7. Angela Dapper, partner, Denton Corker Marshall

Angela Dapper

Having recently joined as a UKCW role model and member of the UK Construction Week Diversity Panel, Angela Dapper is changing the face of the industry for the better. As partner in the London office of Denton Corker Marshall, her notable projects include heading up the new Stonehenge Visitor Centre – which led to a shortlist for the Architects Journal 2014 Emerging Woman Architect of the Year Award. Since then, her architectural work spans from newly completed HB Reavis’ 20 Farringdon Street through to the Aesop and B&B Italia retail stores in London.
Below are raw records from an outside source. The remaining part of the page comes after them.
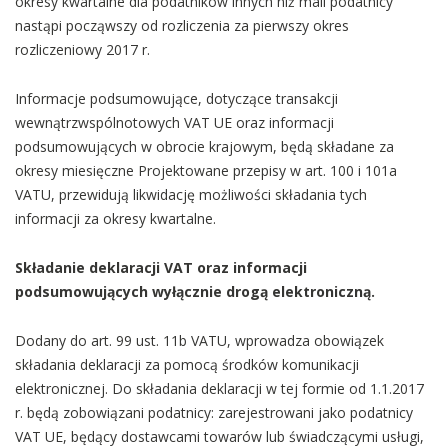
okresy kwartalne dla podatników innych niż mali podatnicy
nastąpi począwszy od rozliczenia za pierwszy okres
rozliczeniowy 2017 r.
Informacje podsumowujące, dotyczące transakcji
wewnątrzwspólnotowych VAT UE oraz informacji
podsumowujących w obrocie krajowym, będą składane za
okresy miesięczne Projektowane przepisy w art. 100 i 101a
VATU, przewidują likwidację możliwości składania tych
informacji za okresy kwartalne.
Składanie deklaracji VAT oraz informacji
podsumowujących wyłącznie drogą elektroniczną.
Dodany do art. 99 ust. 11b VATU, wprowadza obowiązek
składania deklaracji za pomocą środków komunikacji
elektronicznej. Do składania deklaracji w tej formie od 1.1.2017
r. będą zobowiązani podatnicy: zarejestrowani jako podatnicy
VAT UE, będący dostawcami towarów lub świadczącymi usługi,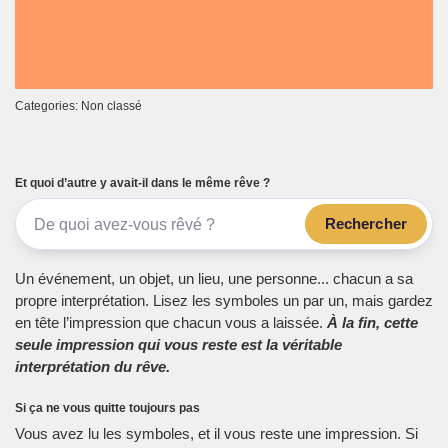
Categories: Non classé
Et quoi d’autre y avait-il dans le même rêve ?
Rechercher
Un événement, un objet, un lieu, une personne... chacun a sa
propre interprétation. Lisez les symboles un par un, mais gardez
en tête l’impression que chacun vous a laissée.
À la fin, cette
seule impression qui vous reste est la véritable
interprétation du rêve.
Si ça ne vous quitte toujours pas
Vous avez lu les symboles, et il vous reste une impression. Si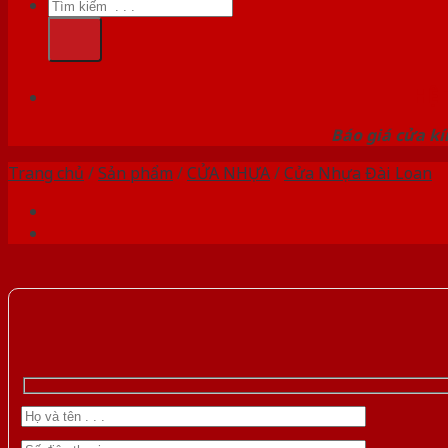
Tìm
kiếm:
HỆ
Báo giá cửa kí
Trang chủ
/
Sản phẩm
/
CỬA NHỰA
/
Cửa Nhựa Đài Loan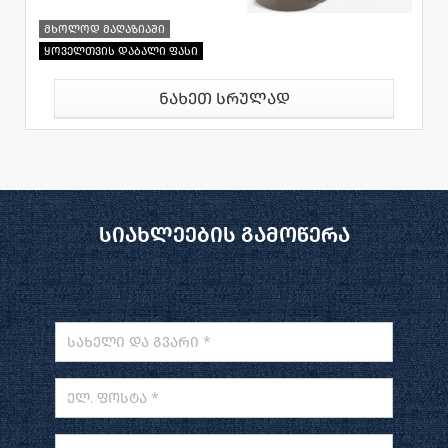
მხოლოდ მაღაზიაში
ყოველთვის დაბალი ფასი
ნახეთ სრულად
სიახლეების გამოწერა
სახელი და გვარი *
ელ. ფოსტა *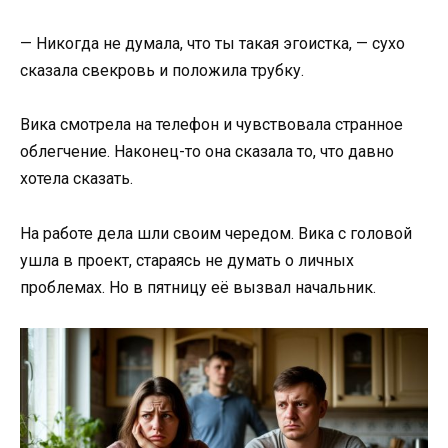
— Никогда не думала, что ты такая эгоистка, — сухо
сказала свекровь и положила трубку.
Вика смотрела на телефон и чувствовала странное
облегчение. Наконец-то она сказала то, что давно
хотела сказать.
На работе дела шли своим чередом. Вика с головой
ушла в проект, стараясь не думать о личных
проблемах. Но в пятницу её вызвал начальник.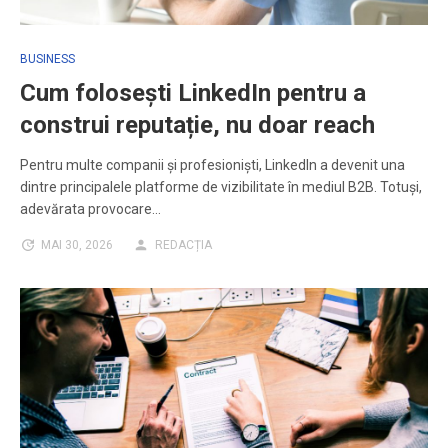
BUSINESS
Cum folosești LinkedIn pentru a
construi reputație, nu doar reach
Pentru multe companii și profesioniști, LinkedIn a devenit una
dintre principalele platforme de vizibilitate în mediul B2B. Totuși,
adevărata provocare…
MAI 30, 2026
REDACȚIA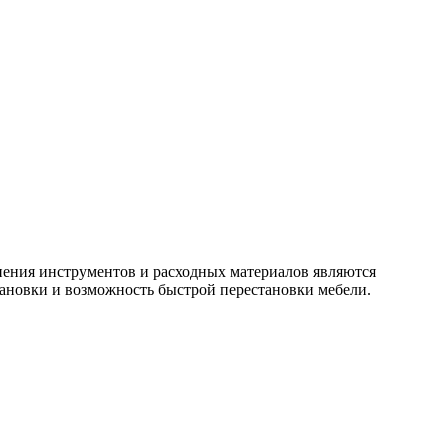
нения инструментов и расходных материалов являются
тановки и возможность быстрой перестановки мебели.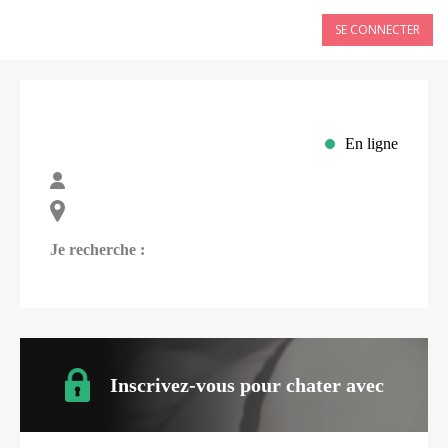
SE CONNECTER
En ligne
Je recherche :
Inscrivez-vous pour chater avec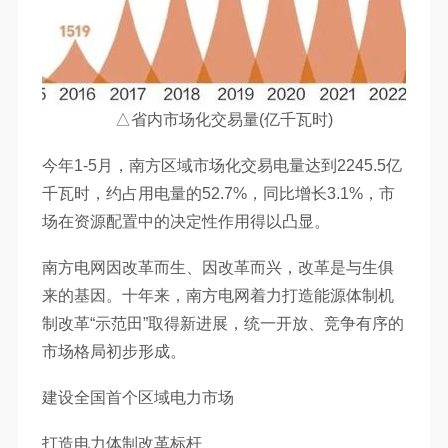
△省内市场化交易量(亿千瓦时)
今年1-5月，南方区域市场化交易电量达到2245.5亿
千瓦时，约占用电量的52.7%，同比增长3.1%，市
场在资源配置中的决定性作用得以凸显。
南方电网因改革而生、因改革而兴，改革是与生俱
来的基因。十年来，南方电网着力打造能源体制机
制改革“示范田”取得新进展，统一开放、竞争有序的
市场格局初步形成。
建设全国首个区域电力市场
打造电力体制改革标杆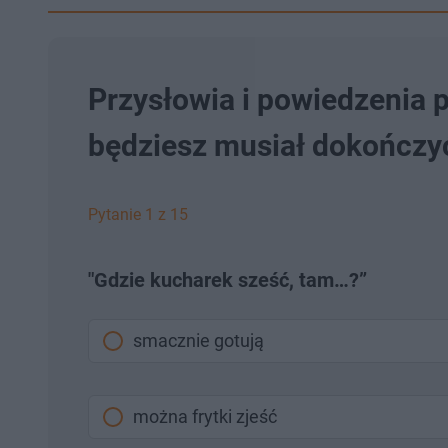
Przysłowia i powiedzenia p
będziesz musiał dokończy
Pytanie 1 z 15
"Gdzie kucharek sześć, tam…?”
smacznie gotują
można frytki zjeść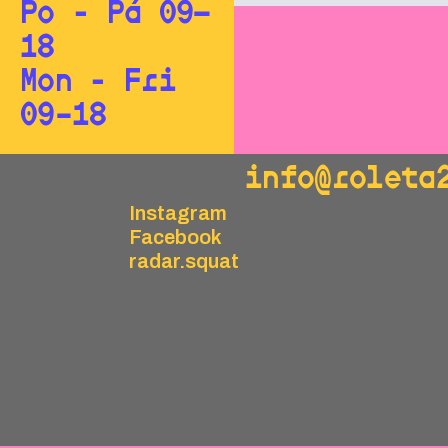
Po - Pá 09—
18
Mon - Fri
09–18
info@roleta
Instagram
Facebook
radar.squat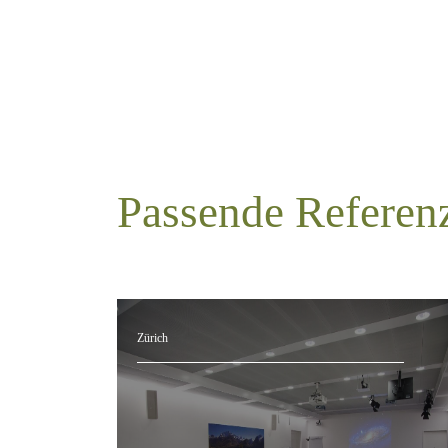
Passende Referen
Zürich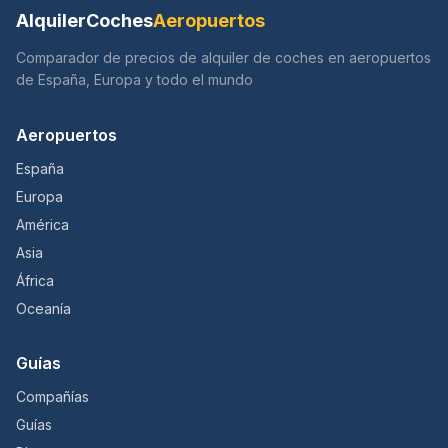
AlquilerCoches
Aeropuertos
Comparador de precios de alquiler de coches en aeropuertos
de España, Europa y todo el mundo
Aeropuertos
España
Europa
América
Asia
África
Oceanía
Guías
Compañías
Guías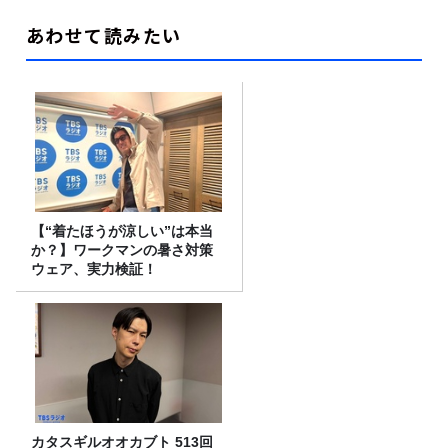
あわせて読みたい
【“着たほうが涼しい”は本当
か？】ワークマンの暑さ対策
ウェア、実力検証！
カタスギルオオカブト 513回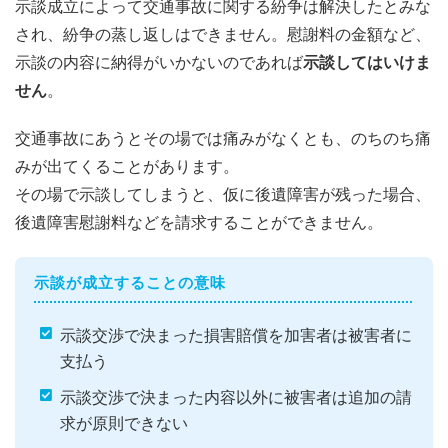
示談成立によって交通事故に関する紛争は解決したとみな
され、紛争の蒸し返しはできません。慰謝料の金額など、
示談の内容に納得がいかないのであれば
示談してはいけま
せん
。
交通事故にあうとその場では痛みがなくとも、のちのち痛
みが出てくることがあります。
その場で示談してしまうと、仮に後遺障害が残った場合、
後遺障害慰謝料などを請求することができません。
示談が成立することの意味
示談交渉で決まった損害賠償を加害者は被害者に
支払う
示談交渉で決まった内容以外に被害者は追加の請
求が原則できない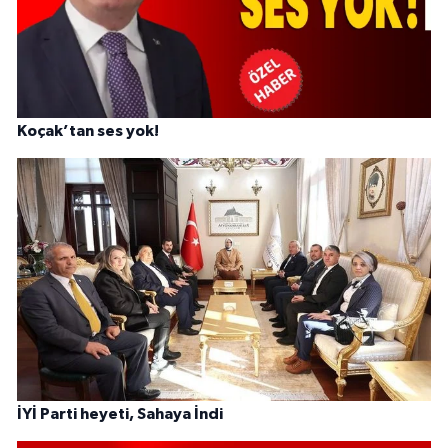
Koçak’tan ses yok!
İYİ Parti heyeti, Sahaya İndi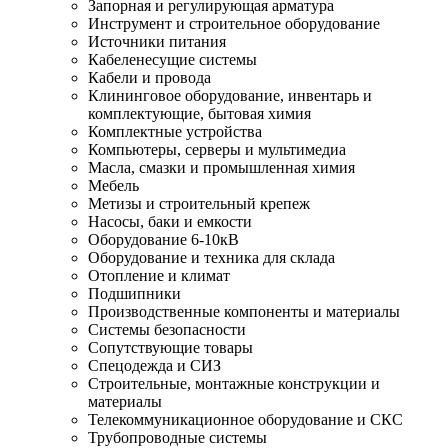
Запорная и регулирующая арматура
Инструмент и строительное оборудование
Источники питания
Кабеленесущие системы
Кабели и провода
Клининговое оборудование, инвентарь и
комплектующие, бытовая химия
Комплектные устройства
Компьютеры, серверы и мультимедиа
Масла, смазки и промышленная химия
Мебель
Метизы и строительный крепеж
Насосы, баки и емкости
Оборудование 6-10кВ
Оборудование и техника для склада
Отопление и климат
Подшипники
Производственные компоненты и материалы
Системы безопасности
Сопутствующие товары
Спецодежда и СИЗ
Строительные, монтажные конструкции и
материалы
Телекоммуникационное оборудование и СКС
Трубопроводные системы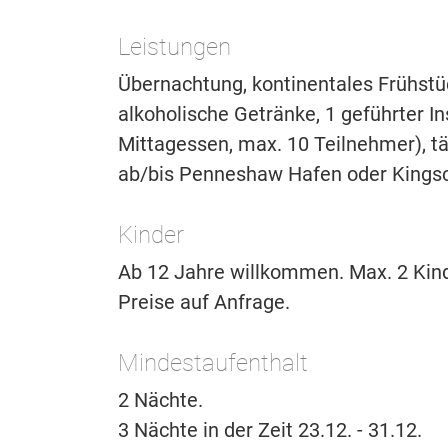
Leistungen
Übernachtung, kontinentales Frühstü
alkoholische Getränke, 1 geführter In
Mittagessen, max. 10 Teilnehmer), tä
ab/bis Penneshaw Hafen oder Kingsc
Kinder
Ab 12 Jahre willkommen. Max. 2 Kind
Preise auf Anfrage.
Mindestaufenthalt
2 Nächte.
3 Nächte in der Zeit 23.12. - 31.12.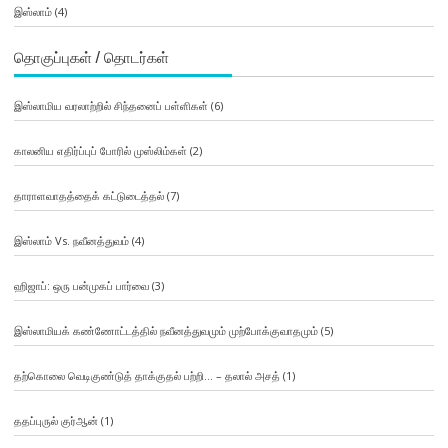
இஸ்லாம்
(4)
தொகுப்புகள் / தொடர்கள்
இஸ்லாமிய வரலாற்றில் சிந்தனைப் பள்ளிகள்
(6)
காலனிய எதிர்ப்புப் போரில் முஸ்லிம்கள்
(2)
தாராளவாதத்தைக் கட்டுடைத்தல்
(7)
இஸ்லாம் Vs. நவீனத்துவம்
(4)
ஹிஜாப்: ஒரு பன்முகப் பார்வை
(3)
இஸ்லாமியக் கண்ணோட்டத்தில் நவீனத்துவமும் முற்போக்குவாதமும்
(5)
தற்கொலை வெடிகுண்டுத் தாக்குதல் பற்றி… – தலால் அசத்
(1)
ததப்புருல் குர்ஆன்
(1)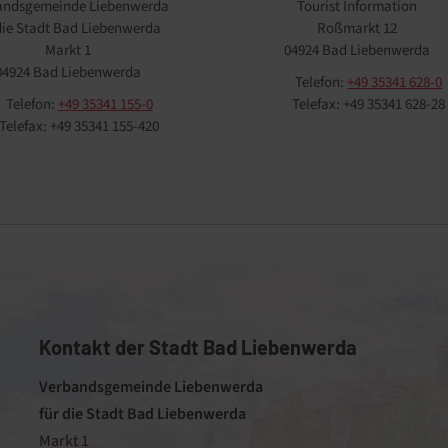
andsgemeinde Liebenwerda
Tourist Information
 die Stadt Bad Liebenwerda
Roßmarkt 12
Markt 1
04924 Bad Liebenwerda
04924 Bad Liebenwerda
Telefon:
+49 35341 628-0
Telefon:
+49 35341 155-0
Telefax: +49 35341 628-28
Telefax: +49 35341 155-420
Kontakt der Stadt Bad Liebenwerda
Verbandsgemeinde Liebenwerda
für die Stadt Bad Liebenwerda
Markt 1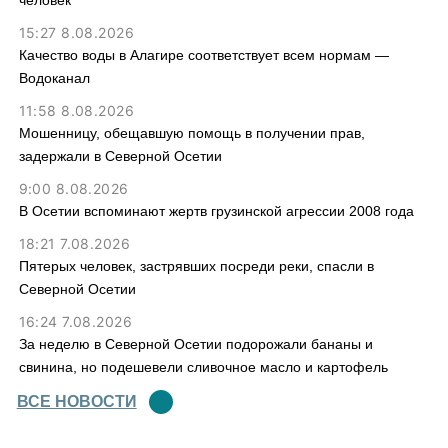
человек
15:27 8.08.2026
Качество воды в Алагире соответствует всем нормам —
Водоканал
11:58 8.08.2026
Мошенницу, обещавшую помощь в получении прав,
задержали в Северной Осетии
9:00 8.08.2026
В Осетии вспоминают жертв грузинской агрессии 2008 года
18:21 7.08.2026
Пятерых человек, застрявших посреди реки, спасли в
Северной Осетии
16:24 7.08.2026
За неделю в Северной Осетии подорожали бананы и
свинина, но подешевели сливочное масло и картофель
ВСЕ НОВОСТИ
She is also a mentor, lecturer, WAN awards jury member and all-in-all major inspiration.

8. Edward Barber & Jay Osgerby, founders, Barber & Osgerby

Edward Barber and Jay Osgerby

Barber and Osgerby may have just shaken up the world of office furniture design with their Soft Work seating concept for Vitra. Introduced at Orgatec 2018, the design embodies the pair’s intuitive approach and keen observations of a fast-changing workplace sector. Soft Work’s modular concept comes with table surfaces, power outlets and charging stations – it acts like a desk, but it is not a desk – and with its potential for diverse arrangements, it enables architects to structure the internal spaces of a building.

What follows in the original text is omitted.